In general, a known smoke detector employs, as the light-emitting element, a so-called bullet type of diode having a substantially hemispherical top portion and a pair of lead terminals extending downward from the lower end. This type of diode emits light such as infrared light rays upward or forward from the hemispherical top portion. This type of light-emitting diode is laid in the smoke detector in such a manner as to emit the light substantially parallel with the bottom wall of the dark box or at a certain angle thereto. This essentially requires that the lead terminals of the diode are bent at a certain angle. Consequently, the assembling of this known smoke detector requires a task of bending the lead terminals of the light emitting diode at a certain angle. In addition, an excessive force might possibly be applied to the main part of the diode, when bending the terminals, and cause the diode to be destroyed.

Practically, it is difficult to bend the lead terminals of all light-emitting diodes precisely at the same angle. In other words, the bending angle varies with each individual diode. Such variation in the bending angle causes an offset of the mounting height of the diode when the lead terminals are soldered to the printed circuit board. This leads to mis-alignment of the optical axis of the light-emitting diode with that of the light-receiving element, impairing the precision of smoke detection.

Attempts have been made to obviate the variation in the mounting height of the light emitting diode, such as to insert and fix the light-emitting diode in a diode holding portion provided in the dark box, or to fix the diode on the diode holding portion by means of a retainer plate. Such fixing methods, however, are not recommended because the light-emitting diode could be destroyed or the life of the same shortened due to forces applied to the lead terminals during the fixing.

In general, it is not possible to bend the lead terminals at their base ends. Consequently, the overall length of the light-emitting diode in the state of use is increased, which undesirably impedes reduction in the diameter of the dark box, making it difficult to design and produce a compact smoke detector.

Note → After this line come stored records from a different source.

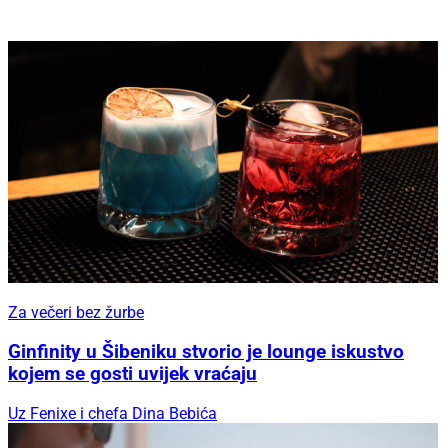
Za večeri bez žurbe
Ginfinity u Šibeniku stvorio je lounge iskustvo
kojem se gosti uvijek vraćaju
Uz Fenixe i chefa Dina Bebića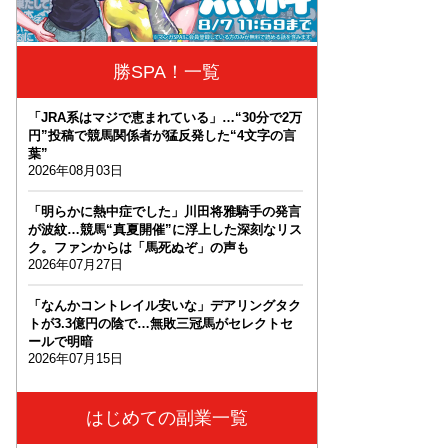
勝SPA！一覧
「JRA系はマジで恵まれている」…“30分で2万
円”投稿で競馬関係者が猛反発した“4文字の言
葉”
2026年08月03日
「明らかに熱中症でした」川田将雅騎手の発言
が波紋…競馬“真夏開催”に浮上した深刻なリス
ク。ファンからは「馬死ぬぞ」の声も
2026年07月27日
「なんかコントレイル安いな」デアリングタク
トが3.3億円の陰で…無敗三冠馬がセレクトセ
ールで明暗
2026年07月15日
はじめての副業一覧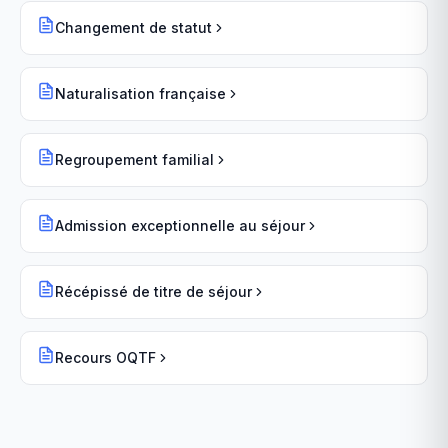
Changement de statut
Naturalisation française
Regroupement familial
Admission exceptionnelle au séjour
Récépissé de titre de séjour
Recours OQTF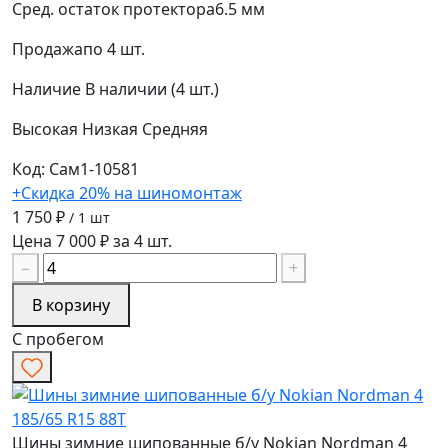
Сред. остаток протектора
6.5 мм
Продажа
по 4 шт.
Наличие
В наличии (4 шт.)
Высокая
Низкая
Средняя
Код: Сам1-10581
+Скидка 20% на шиномонтаж
1 750 ₽
/ 1 шт
Цена 7 000 ₽ за 4 шт.
−
+
В корзину
С пробегом
Шины зимние шипованные б/у Nokian Nordman 4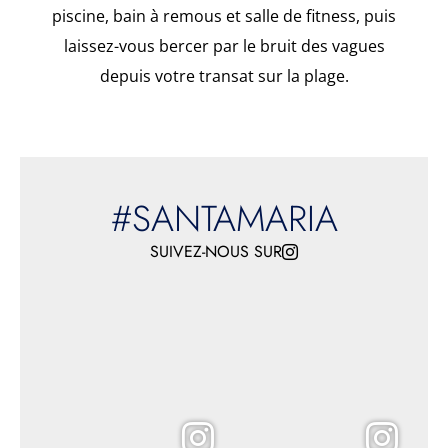
piscine, bain à remous et salle de fitness, puis
laissez-vous bercer par le bruit des vagues
depuis votre transat sur la plage.
#SANTAMARIA
SUIVEZ-NOUS SUR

A heat-photoelectric type of fire detector is also known in which the above-described smoke detecting function is combined with a fire detecting function of sensing to heat. This combined type of fire detector employs a heat sensing element projecting to the outside of the housing through an opening in the cover. The lead wires of the heat sensing element are fixed to the top plate having the labyrinth by means of an adhesive tape.

In this type of fire detector, it has been difficult to precisely locate and fix the heat sensing element at a predetermined position, due to the use of the adhesive tape for fixing the lead wires. In addition, the heat sensing element, even when placed at the predetermined position, tends to be shifted if the lead wires are pulled, thus impairing precision of the fire detection.

SUMMARY OF THE INVENTION

Accordingly, an object of the present invention is to provide a photoelectric type of fire detector or a heat-photoelectric type of fire detector, which is thin and easy to assemble and disassemble, thereby overcoming the above-described problems of the prior art.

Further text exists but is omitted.